New York Magazine
All the 2012 candidates know that Fox News chief Roger Ailes is a crucial constituency. “You can’t run for the Republican nomination without talking to Roger,” a GOPer tells Gabriel Sherman, who is writing a book on Fox News. “Every single candidate has consulted with Roger.” But he hasn’t found any of them compelling. “He finds flaws in every one,” says a person familiar with his thinking. Another adds: “He thinks Palin is an idiot. He thinks she’s stupid. He helped boost her up. People like Sarah Palin haven’t elevated the conservative movement.” || More from Sherman’s cover story:
Last week, Ailes turned 71. He’s spending considerable time thinking about his legacy. It bothers him that he’s still regarded as an outsider. “He doesn’t want to be hated,” a GOPer who knows Ailes well said. “It really bothers him. You can’t gross a billion a year and retain an outlaw sensibility forever.”

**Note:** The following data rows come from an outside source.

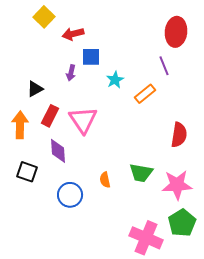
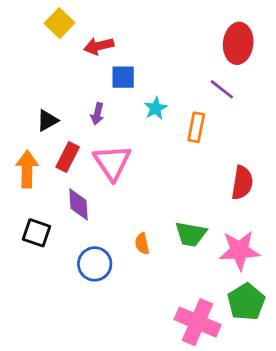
purple line: (164, 66) -> (222, 89), turned -30
purple arrow: (71, 73) -> (97, 114), moved
orange rectangle: (145, 94) -> (196, 127), turned -40

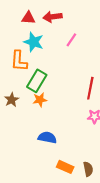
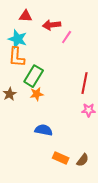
red arrow: (52, 17) -> (52, 25), moved
cyan star: (34, 42) -> (18, 39), moved
brown semicircle: (88, 169) -> (83, 160), turned 48

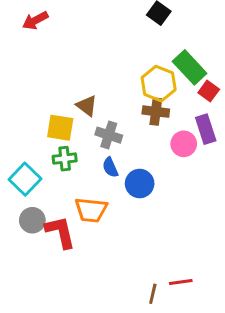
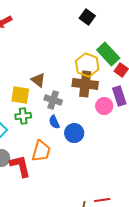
brown cross: (156, 112) -> (85, 84), size x1.4
orange trapezoid: (91, 210) -> (41, 151), turned -80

In the halls of Fox News, people do not want to be caught talking about what will happen to Fox News after the Ailes era. The network continues to be Ailes’s singular vision, and he’s so far declined to name a successor. One possibility in the event Ailes departs when his contract is up in 2013 is that Bill Shine could continue to oversee prime time and Michael Clemente would run the news division. But more than one person described fearing Lord of the Flies–type chaos in the wake of Ailes’s departure, so firm has his grip on power been.